Pour les plus petites équipes, telle que Sauber, il est capital que Liberty Media comprenne le fonctionnement interne de la F1.
« De ce que nous avons lu jusque-là et entendu dans la déclaration j'ai aussi espoir qu'ils voient que le sport doit être regarder de l'intérieur et qu'ils prendront des mesures pour assurer une certaine parité concurrentielle » explique Monisha Kaltenborn, directrice générale de l'équipe suisse.
Une meilleure répartition des revenus
Sans pour autant trop y croire, tous les patrons d'équipes espèrent que l'arrivée de Liberty Media permettra une meilleure répartition des revenus de la F1. A la question de savoir ce que les équipes veulent en priorité, les équipes, des plus petites aux plus imposantes, répondent la même chose.
« C'est très simple vraiment : plus d'argent pour les équipes, des prix plus bas et une distribution plus importante d'argent pour tous – mais ça ne va probablement pas arriver rapidement » indique Christian Horner.
« Je pense que Christian a raison, nous voulons plus d'argent, plus de redistribution. Mais ça n'arrivera pas, comme il le dit » continue Günther Steiner.
« c'est important qu'ils regardent le produit de l'intérieur et atteignent une sorte de parité dans la compétition, ce qui signifie non seulement plus d'argent, ou plus de redistribution, mais aussi regarder les coûts. Nous ne voyons pas pourquoi cela n'arriverait pas rapidement. Pour nous il n'y a pas de raisons d'attendre aussi longtemps » confirme Monisha Kaltenborn.
Divergence sur la participation des équipes
La proposition de Liberty Media de permettre aux équipes de devenir propriétaire pourrait résoudre en partie la question de la répartition des revenus. Les équipes semblent réservées. Les plus petites équipes y voient une opportunité de grandir, les grandes des risques de perdre une partie de leurs avantage.

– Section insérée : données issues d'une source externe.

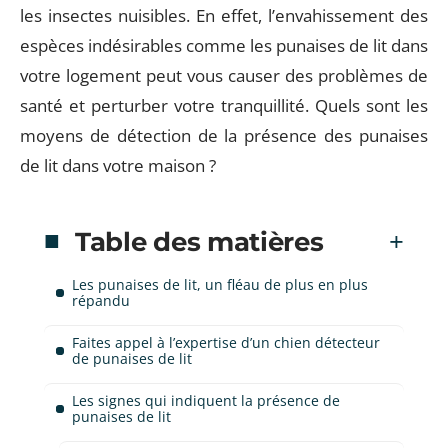
les insectes nuisibles. En effet, l’envahissement des
espèces indésirables comme les punaises de lit dans
votre logement peut vous causer des problèmes de
santé et perturber votre tranquillité. Quels sont les
moyens de détection de la présence des punaises
de lit dans votre maison ?
Table des matières
Les punaises de lit, un fléau de plus en plus
répandu
Faites appel à l’expertise d’un chien détecteur
de punaises de lit
Les signes qui indiquent la présence de
punaises de lit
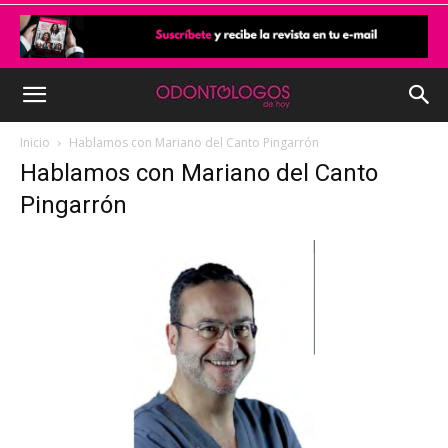
Inicio
Hablamos con Mariano del Canto Pingarrón
Hablamos con Mariano del Canto
Pingarrón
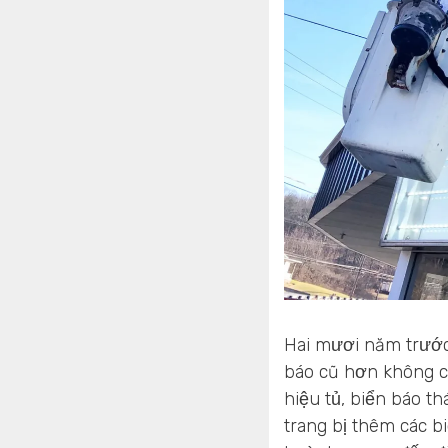
Hai mươi năm trước,
báo cũ hơn không c
hiệu tủ, biển báo t
trang bị thêm các b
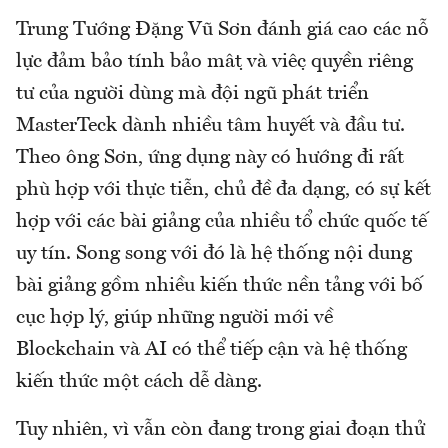
Trung Tướng Đặng Vũ Sơn đánh giá cao các nỗ
lực đảm bảo tính bảo mật và việc quyền riêng
tư của người dùng mà đội ngũ phát triển
MasterTeck dành nhiều tâm huyết và đầu tư.
Theo ông Sơn, ứng dụng này có hướng đi rất
phù hợp với thực tiễn, chủ đề đa dạng, có sự kết
hợp với các bài giảng của nhiều tổ chức quốc tế
uy tín. Song song với đó là hệ thống nội dung
bài giảng gồm nhiều kiến thức nền tảng với bố
cục hợp lý, giúp những người mới về
Blockchain và AI có thể tiếp cận và hệ thống
kiến thức một cách dễ dàng.
Tuy nhiên, vì vẫn còn đang trong giai đoạn thử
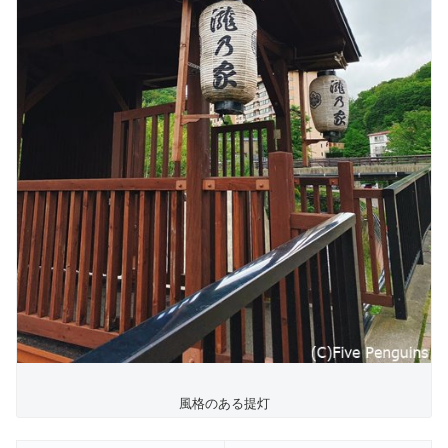
風格のある提灯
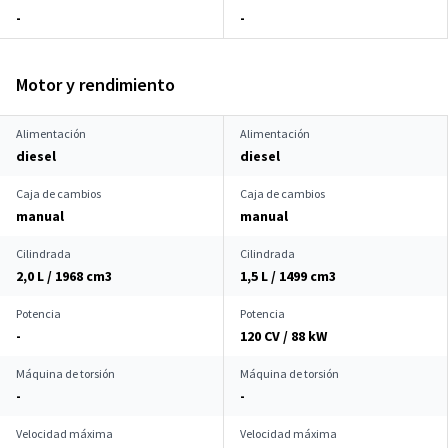
-
-
Motor y rendimiento
Alimentación
Alimentación
diesel
diesel
Caja de cambios
Caja de cambios
manual
manual
Cilindrada
Cilindrada
2,0 L / 1968 cm
3
1,5 L / 1499 cm
3
Potencia
Potencia
-
120 CV / 88 kW
Máquina de torsión
Máquina de torsión
-
-
Velocidad máxima
Velocidad máxima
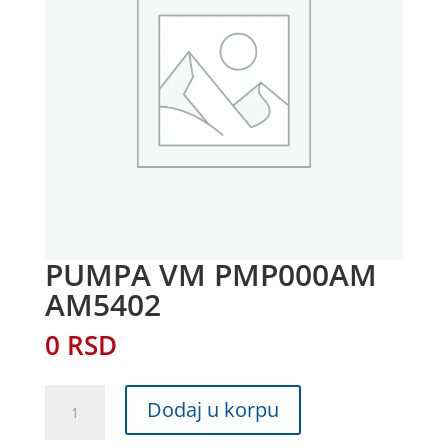
PUMPA VM PMP000AM
AM5402
0
RSD
PUMPA
Dodaj u korpu
VM
PMP000AM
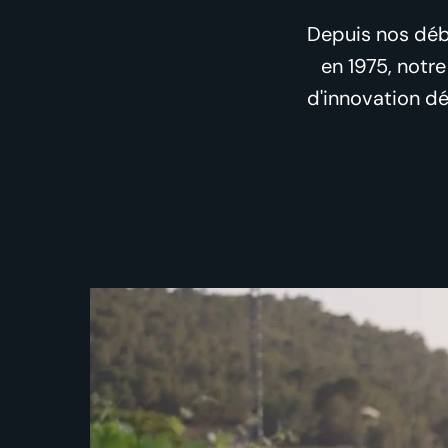
Depuis nos débu
en 1975, notr
d'innovation déd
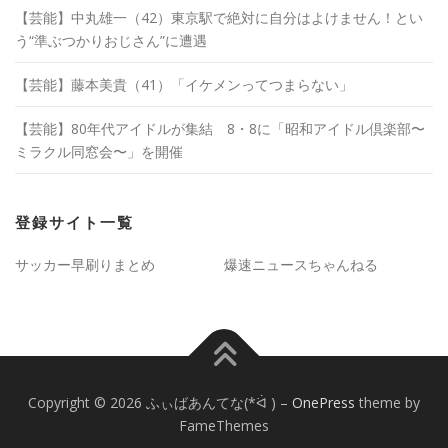
【芸能】中丸雄一（42）東京駅で絶対に自分はよけません！とい
う“準ぶつかりおじさん”に遭遇
【芸能】藤本美貴（41）「イケメンってつまらない」
【芸能】80年代アイドルが集結 8・8に「昭和アイドル倶楽部〜
ミラクル同窓会〜」を開催
登録サイト一覧
サッカー早刷りまとめ
爆速ニュースちゃんねる
Copyright © 2026 ふぃばあんてな(*ᐛ )
–
OnePress
theme by
FameThemes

Pour Monisha Kaltenborn, il faudra de toutes façons que les conditions soient équitables et abordables pour tous. Sans cela, les petites équipes ne pourraient prendre part à la même hauteur que les constructeurs engagés en F1.
« C'est une idée intéressante. Ça a du sens que toutes les équipes aient cette opportunité et d'être représentées. A la fin ça dépend de ce que vous y gagnez et du prix » dit-elle.
Cependant, pour Ferrari ou Mercedes, c'est un point de stratégie financière important.
« c'est une décision commerciale et financière et le diable est dans le détail » indique Toto Wolff. Maurizio Arrivabene, lui, ne se prononce pas sur la question, estimant que la décision appartient au Conseil d'Administration de Ferrari.
« Oui, je pense que c'est une chose intelligente. Je pense que les équipes sont des intervenants clés en F1 ; sans les équipes il n'y a pas de F1. Je pense que ça aurait du sens pour les équipes de prendre une part minoritaire et de le permettre à toutes les équipes sous les même conditions serait tout à fait logique » indique Christian Horner, plus enthousiaste à cette idée.
Le groupe Liberty semble prêt à s'inscrire durablement dans ce sport. Chase Carey, vice-président de 21st Century Fox et futur Président du Formula One Group l'a récemment confirmé. Mais plus que quiconque, les patrons d'équipes connaissent leur sport. Ils savent que les choses prennent du temps. Du temps pour trouver la vision parfaite, entre la recherche du spectacle, la technologie et l'équité sportive.